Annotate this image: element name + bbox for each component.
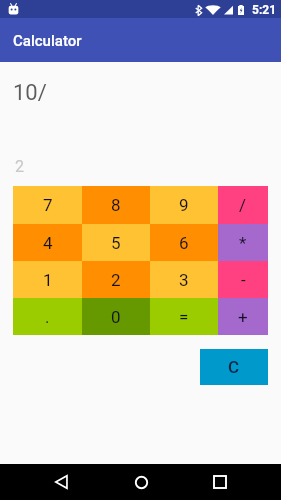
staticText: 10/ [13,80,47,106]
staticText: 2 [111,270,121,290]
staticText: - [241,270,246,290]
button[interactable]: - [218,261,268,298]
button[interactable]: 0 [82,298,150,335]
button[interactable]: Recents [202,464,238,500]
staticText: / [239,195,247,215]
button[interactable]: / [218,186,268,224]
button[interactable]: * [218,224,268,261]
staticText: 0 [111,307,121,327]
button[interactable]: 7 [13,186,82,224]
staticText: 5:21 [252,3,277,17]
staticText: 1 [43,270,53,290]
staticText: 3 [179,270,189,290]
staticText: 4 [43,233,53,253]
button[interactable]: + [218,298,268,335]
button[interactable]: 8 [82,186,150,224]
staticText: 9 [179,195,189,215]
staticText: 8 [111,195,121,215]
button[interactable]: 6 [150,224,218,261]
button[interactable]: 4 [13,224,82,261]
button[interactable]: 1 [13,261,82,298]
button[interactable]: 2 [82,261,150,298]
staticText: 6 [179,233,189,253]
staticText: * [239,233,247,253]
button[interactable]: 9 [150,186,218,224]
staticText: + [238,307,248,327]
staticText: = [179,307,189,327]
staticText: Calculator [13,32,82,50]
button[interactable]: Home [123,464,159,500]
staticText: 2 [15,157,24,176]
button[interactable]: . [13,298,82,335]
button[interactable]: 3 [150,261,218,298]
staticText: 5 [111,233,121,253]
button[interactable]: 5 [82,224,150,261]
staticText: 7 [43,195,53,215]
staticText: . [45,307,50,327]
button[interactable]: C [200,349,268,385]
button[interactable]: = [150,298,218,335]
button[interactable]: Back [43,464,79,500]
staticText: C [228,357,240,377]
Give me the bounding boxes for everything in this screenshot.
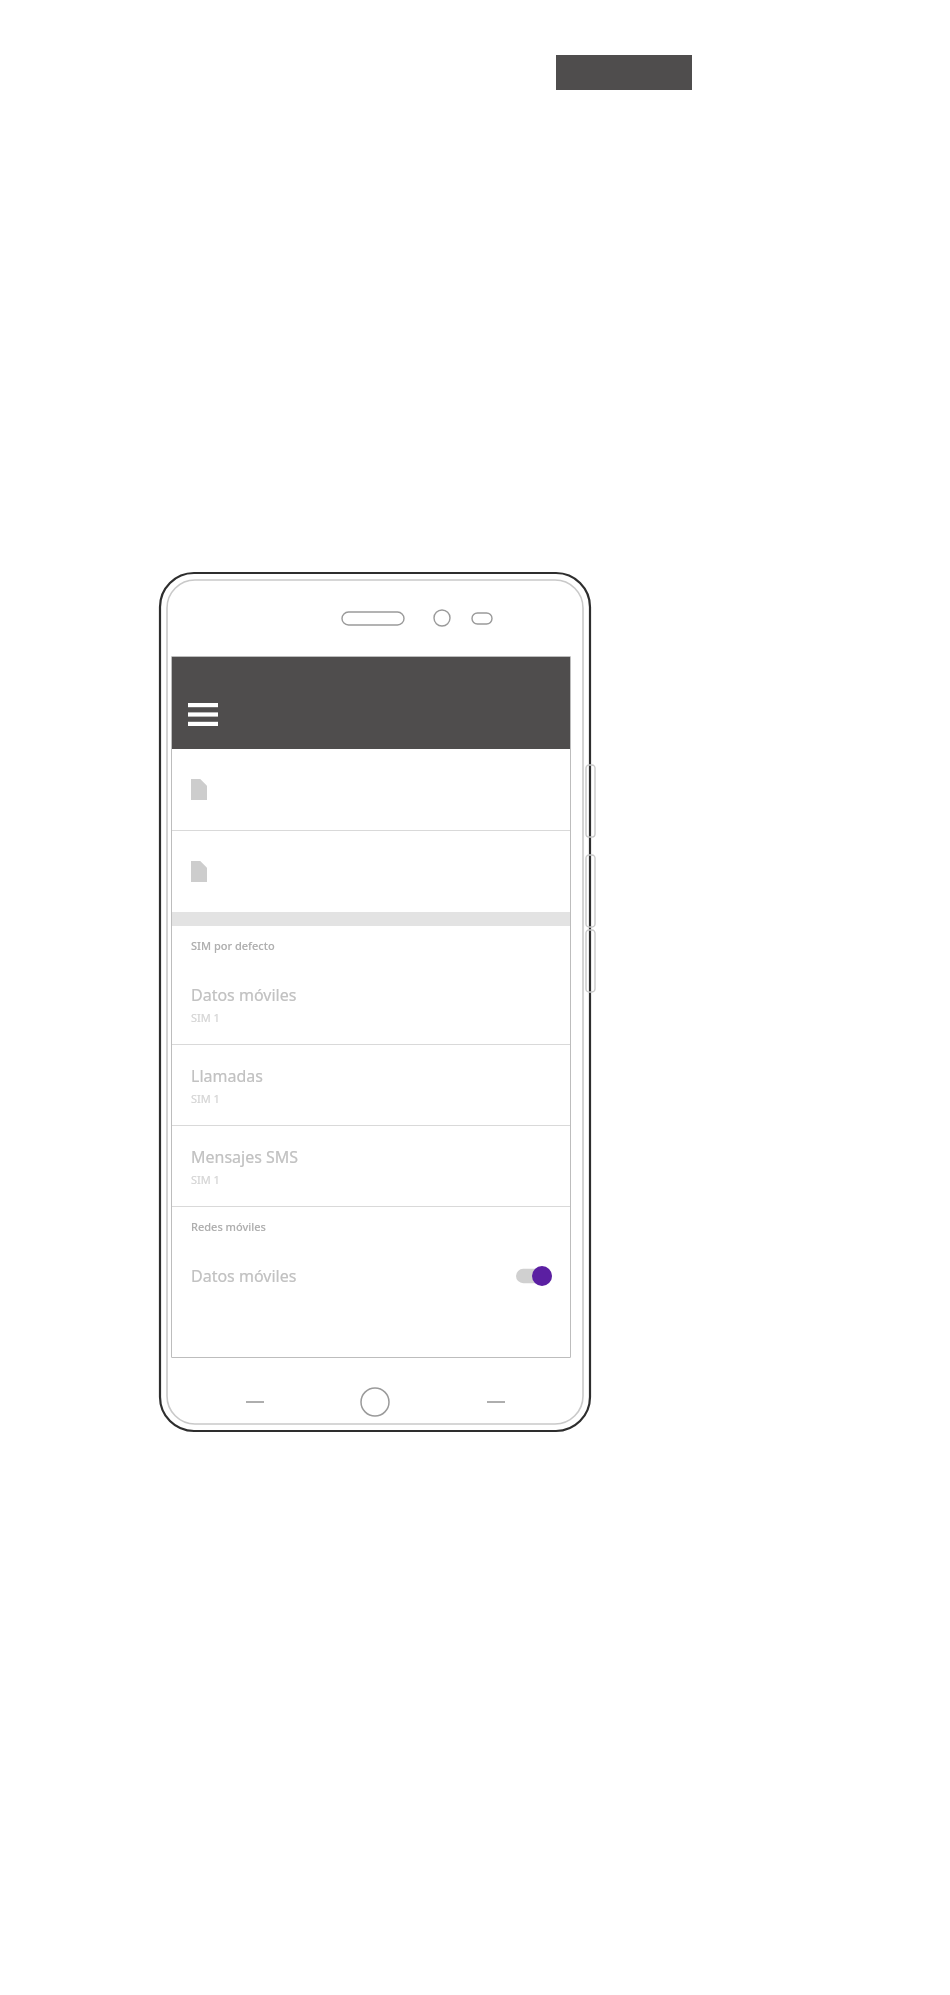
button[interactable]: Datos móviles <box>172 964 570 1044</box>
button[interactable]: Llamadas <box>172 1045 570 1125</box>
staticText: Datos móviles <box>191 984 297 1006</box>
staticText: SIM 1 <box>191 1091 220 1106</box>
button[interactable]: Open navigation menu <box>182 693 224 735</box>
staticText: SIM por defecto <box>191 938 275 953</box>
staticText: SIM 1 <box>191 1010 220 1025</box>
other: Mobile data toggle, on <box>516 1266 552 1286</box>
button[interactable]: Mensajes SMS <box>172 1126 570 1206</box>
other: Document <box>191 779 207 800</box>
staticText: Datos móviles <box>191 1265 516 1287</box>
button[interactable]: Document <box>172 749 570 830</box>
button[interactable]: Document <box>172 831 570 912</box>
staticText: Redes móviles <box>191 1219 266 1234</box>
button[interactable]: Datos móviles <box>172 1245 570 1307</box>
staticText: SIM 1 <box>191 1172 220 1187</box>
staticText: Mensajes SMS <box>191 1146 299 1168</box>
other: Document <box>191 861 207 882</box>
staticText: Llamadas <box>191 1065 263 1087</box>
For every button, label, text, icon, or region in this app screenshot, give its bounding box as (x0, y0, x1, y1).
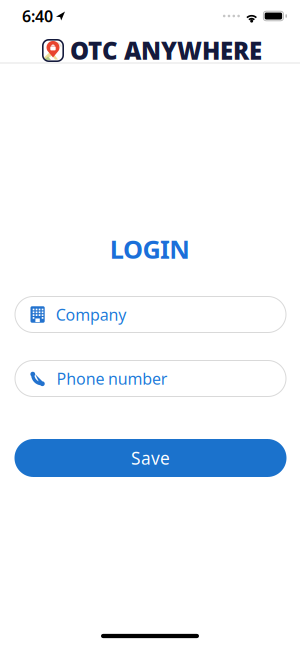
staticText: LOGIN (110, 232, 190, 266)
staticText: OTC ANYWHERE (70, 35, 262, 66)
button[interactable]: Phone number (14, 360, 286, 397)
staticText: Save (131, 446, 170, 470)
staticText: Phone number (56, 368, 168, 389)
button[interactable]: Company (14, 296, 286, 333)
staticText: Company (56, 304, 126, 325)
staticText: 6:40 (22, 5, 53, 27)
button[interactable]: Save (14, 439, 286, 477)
════════
- [EXERCISE DIRECTIONS]:
Would you reproduce the records exactly as they stand, but without the pictures?

- [WRITTEN RESPONSE]:
Annotate this image: element name + bbox for each component.
staticText: 10/ [13,80,47,106]
staticText: 2 [111,270,121,290]
staticText: - [241,270,246,290]
button[interactable]: - [218,261,268,298]
button[interactable]: 0 [82,298,150,335]
button[interactable]: Recents [202,464,238,500]
staticText: / [239,195,247,215]
button[interactable]: / [218,186,268,224]
button[interactable]: * [218,224,268,261]
staticText: 0 [111,307,121,327]
button[interactable]: 7 [13,186,82,224]
staticText: 5:21 [252,3,277,17]
staticText: 1 [43,270,53,290]
staticText: 3 [179,270,189,290]
staticText: 4 [43,233,53,253]
button[interactable]: + [218,298,268,335]
button[interactable]: 8 [82,186,150,224]
staticText: 9 [179,195,189,215]
staticText: 8 [111,195,121,215]
button[interactable]: 6 [150,224,218,261]
button[interactable]: 4 [13,224,82,261]
button[interactable]: 1 [13,261,82,298]
button[interactable]: 2 [82,261,150,298]
staticText: 6 [179,233,189,253]
staticText: * [239,233,247,253]
button[interactable]: 9 [150,186,218,224]
staticText: + [238,307,248,327]
staticText: = [179,307,189,327]
staticText: Calculator [13,32,82,50]
button[interactable]: Home [123,464,159,500]
staticText: 2 [15,157,24,176]
button[interactable]: . [13,298,82,335]
button[interactable]: 3 [150,261,218,298]
staticText: 5 [111,233,121,253]
button[interactable]: 5 [82,224,150,261]
staticText: 7 [43,195,53,215]
staticText: . [45,307,50,327]
button[interactable]: C [200,349,268,385]
button[interactable]: = [150,298,218,335]
button[interactable]: Back [43,464,79,500]
staticText: C [228,357,240,377]
Give me the bounding boxes for everything in this screenshot.
button[interactable]: Datos móviles <box>172 964 570 1044</box>
button[interactable]: Llamadas <box>172 1045 570 1125</box>
staticText: Datos móviles <box>191 984 297 1006</box>
staticText: SIM 1 <box>191 1091 220 1106</box>
button[interactable]: Open navigation menu <box>182 693 224 735</box>
staticText: SIM por defecto <box>191 938 275 953</box>
staticText: SIM 1 <box>191 1010 220 1025</box>
other: Mobile data toggle, on <box>516 1266 552 1286</box>
button[interactable]: Mensajes SMS <box>172 1126 570 1206</box>
other: Document <box>191 779 207 800</box>
staticText: Datos móviles <box>191 1265 516 1287</box>
button[interactable]: Document <box>172 749 570 830</box>
button[interactable]: Document <box>172 831 570 912</box>
staticText: Redes móviles <box>191 1219 266 1234</box>
button[interactable]: Datos móviles <box>172 1245 570 1307</box>
staticText: SIM 1 <box>191 1172 220 1187</box>
staticText: Mensajes SMS <box>191 1146 299 1168</box>
other: Document <box>191 861 207 882</box>
staticText: Llamadas <box>191 1065 263 1087</box>
For every button, label, text, icon, or region in this app screenshot, give its bounding box as (x0, y0, x1, y1).
staticText: LOGIN (110, 232, 190, 266)
staticText: OTC ANYWHERE (70, 35, 262, 66)
button[interactable]: Phone number (14, 360, 286, 397)
staticText: Save (131, 446, 170, 470)
staticText: Phone number (56, 368, 168, 389)
button[interactable]: Company (14, 296, 286, 333)
staticText: Company (56, 304, 126, 325)
staticText: 6:40 (22, 5, 53, 27)
button[interactable]: Save (14, 439, 286, 477)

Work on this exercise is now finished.